Come together and funky riffs. Solus? No, Soul Plexus, soul as in spiritual soul. Blues-heavy theater is Petrowsky’s comment.
And Schmetterling, which means
butterfly. It reminds Bauer of his dance music times in the sixties. Has nothing to do with the fluttering of a butterfly, more with «schmettern», which means to blare, like a trumpet. A play on words.

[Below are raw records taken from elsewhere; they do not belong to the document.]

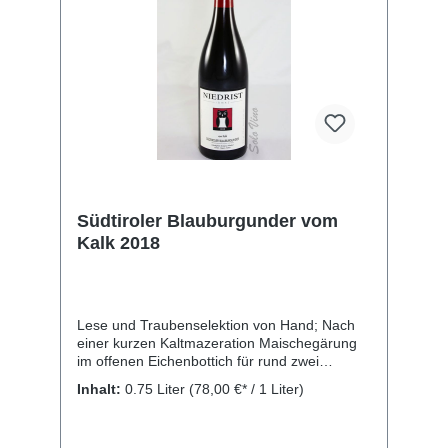
Südtiroler Blauburgunder vom
Kalk 2018
Lese und Traubenselektion von Hand; Nach
einer kurzen Kaltmazeration Maischegärung
im offenen Eichenbottich für rund zwei
Wochen bei einer konstanten Temperatur von
Inhalt:
0.75 Liter
(78,00 €* / 1 Liter)
30° C, biologischer Säureabbau und Ausbau
auf der Feinhefe im Barrique(40 % neue
Barriques) für 15 Monate. Flaschenreife für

A lot of things were exaggerated back then. The folk song material was once very successful as a sticker. At one time more so for Gumpert’s Workshop Band, but also for the Zentralquartett. GDR folkmusic and its own jazz? No, that was never our intention, says Gumpert, he of all people. Yet, the song and Free Jazz, that was the Zentralquartett, says Bauer.
A bonus for being exotic? Behind the western façade Petrowsky sees mafia-like structures crumbling. What to do with the big names? They are individually teamed up with others, sent to the slaughter for some kind of Old School-New School bluff or other dubious festival business. The Zentral-quartett now plays about ten times
a year. They all have their own projects, each of them manages to keep his head above water, somehow. «The most important things happened while there was still a GDR and we were allowed to travel,» says Gumpert. In the eighties, in Iceland: Thrill, the kicks. And what happened to the tradition, what came after-wards? Personal style and opinions. Underdog status, low salaries, private quarters and manager blues, fax, computer and the jungle of subsidies, somehow just everyday, normal life. A nasty little welcome to the World of Jazz. Disillusionment. The bonus for being exotic had nothing to do with the music.
Twenty years ago they began as a consequently improvising group, Bauer remembers. The wisdom of old age, says Sommer. No longer so relentlessly free, no longer so doggedly determined. Direct democracy. Possibly «Plié» before the jazz tradi-tion, in the sense of lightness, says Gumpert. Who never really was able to see the GDR specification, but who knows that music is the greatest whore: It can be used for everything.
The great Synopsis rebellion once followed the artistic sense of form, the Zentralquartett-East was followed by the Zentralquartett-After-The-Wall. The Zentralquartett-Today somehow sounds liberated. And not only because the gentlemen have grown older, the systems buried and with them the great theories. Whether society finds its expression in music? Well, these four believers in direct democracy have differing opinions. Whether the music has changed?"